======== Input for this task ========

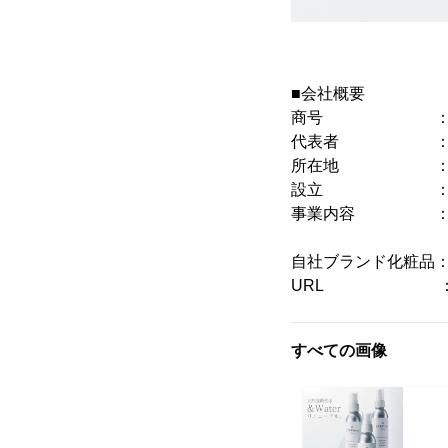
■会社概要
商号 ： LIKE
代表者 ： 代表
所在地 ： 〒158
設立 ： 201
事業内容 ： 化
美容器具、
自社ブランド化粧品： E
URL 
すべての画像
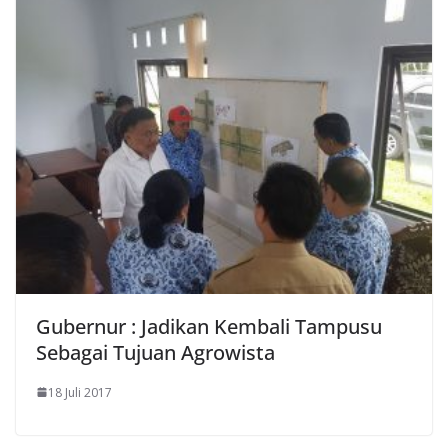
Gubernur : Jadikan Kembali Tampusu
Sebagai Tujuan Agrowista
18 Juli 2017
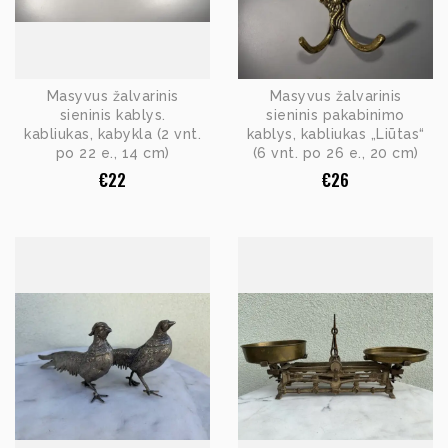
Masyvus žalvarinis
Masyvus žalvarinis
sieninis kablys.
sieninis pakabinimo
kabliukas, kabykla (2 vnt.
kablys, kabliukas „Liūtas“
po 22 e., 14 cm)
(6 vnt. po 26 e., 20 cm)
€
22
€
26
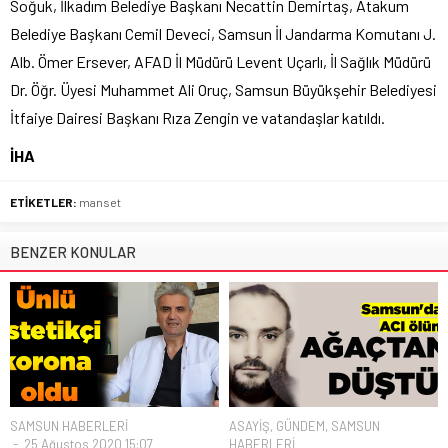
Soğuk, İlkadım Belediye Başkanı Necattin Demirtaş, Atakum
Belediye Başkanı Cemil Deveci, Samsun İl Jandarma Komutanı J.
Alb. Ömer Ersever, AFAD İl Müdürü Levent Uçarlı, İl Sağlık Müdürü
Dr. Öğr. Üyesi Muhammet Ali Oruç, Samsun Büyükşehir Belediyesi
İtfaiye Dairesi Başkanı Rıza Zengin ve vatandaşlar katıldı.
İHA
ETİKETLER:
manset
BENZER KONULAR
SAMSUN HABERLERİ
ASAYİŞ
,
GÜNDEM
,
SAMSUN
25 Ağustos 2020 15:07
HABERLERİ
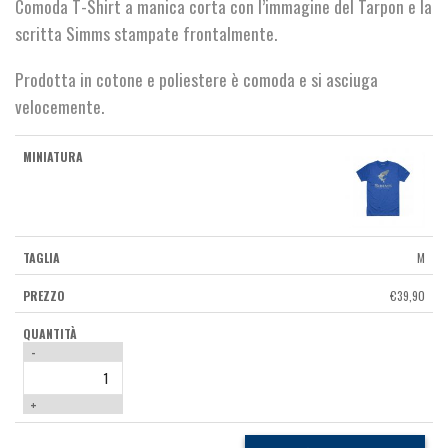
Comoda T-Shirt a manica corta con l’immagine del Tarpon e la
scritta Simms stampate frontalmente.
Prodotta in cotone e poliestere è comoda e si asciuga
velocemente.
M
€
39,90
-
+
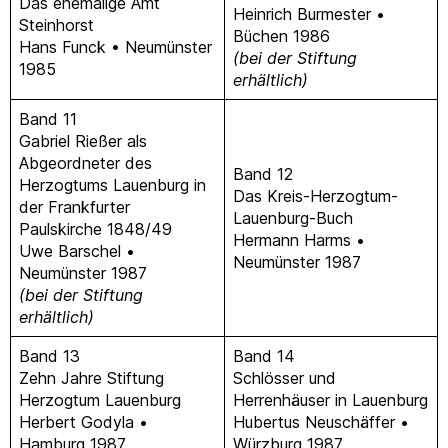
Das ehemalige Amt
Heinrich Burmester •
Steinhorst
Büchen 1986
Hans Funck • Neumünster
(bei der Stiftung
1985
erhältlich)
Band 11
Gabriel Rießer als
Abgeordneter des
Band 12
Herzogtums Lauenburg in
Das Kreis-Herzogtum-
der Frankfurter
Lauenburg-Buch
Paulskirche 1848/49
Hermann Harms •
Uwe Barschel •
Neumünster 1987
Neumünster 1987
(bei der Stiftung
erhältlich)
Band 13
Band 14
Zehn Jahre Stiftung
Schlösser und
Herzogtum Lauenburg
Herrenhäuser in Lauenburg
Herbert Godyla •
Hubertus Neuschäffer •
Hamburg 1987
Würzburg 1987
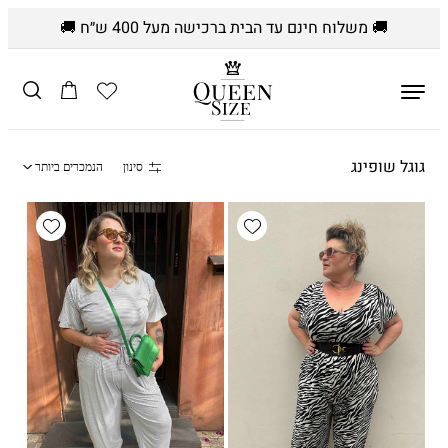
🚚 משלוח חינם עד הבית ברכישה מעל 400 ש״ח 🚚
דלג לתוכן
הרשימה
עֲגָלָה
שלי
א
גוגל שופינג
סינון
מיין
הנמכרים ביותר
ו
לפי:s
ס
wishlist
Add wishlist
ף
:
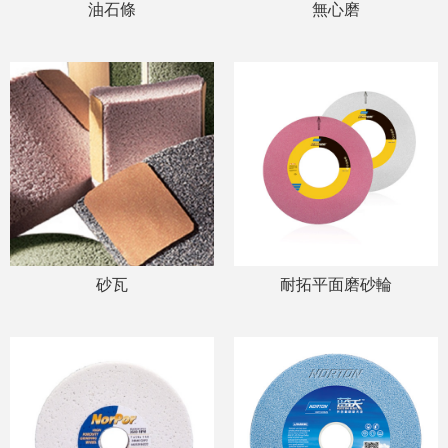
油石條
無心磨
砂瓦
耐拓平面磨砂輪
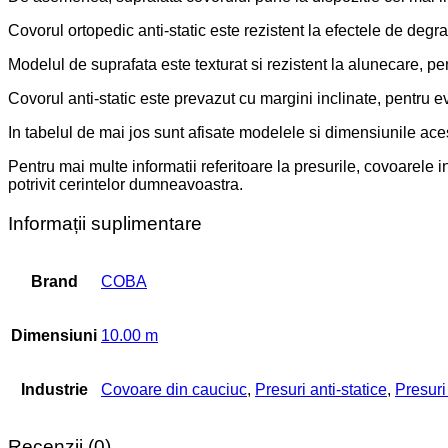
Covorul ortopedic anti-static este rezistent la efectele de degrad
Modelul de suprafata este texturat si rezistent la alunecare, pent
Covorul anti-static este prevazut cu margini inclinate, pentru e
In tabelul de mai jos sunt afisate modelele si dimensiunile ace
Pentru mai multe informatii referitoare la presurile, covoarele 
potrivit cerintelor dumneavoastra.
Informații suplimentare
Brand
COBA
Dimensiuni
10.00 m
Industrie
Covoare din cauciuc
,
Presuri anti-statice
,
Presuri
Recenzii (0)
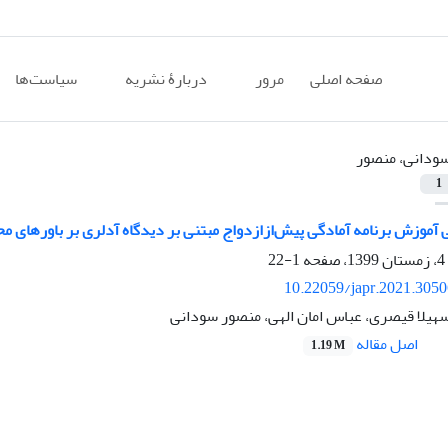
صفحه اصلی
مرور
دربارۀ نشریه
سیاست‌ها
ودانی، منصور
1
آموزش برنامه آمادگی پیش‌ازازدواج مبتنی بر دیدگاه آدلری بر باورهای 
1-22
10.22059/japr.2021.305
سهیلا قیصری، عباس امان الهی، منصور سودانی
اصل مقاله
1.19 M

========

What is expected: This task calls for each line of the material that contains "kabliukas".

Result for this task:
kabliukas, kabykla (2 vnt.
kablys, kabliukas „Liūtas“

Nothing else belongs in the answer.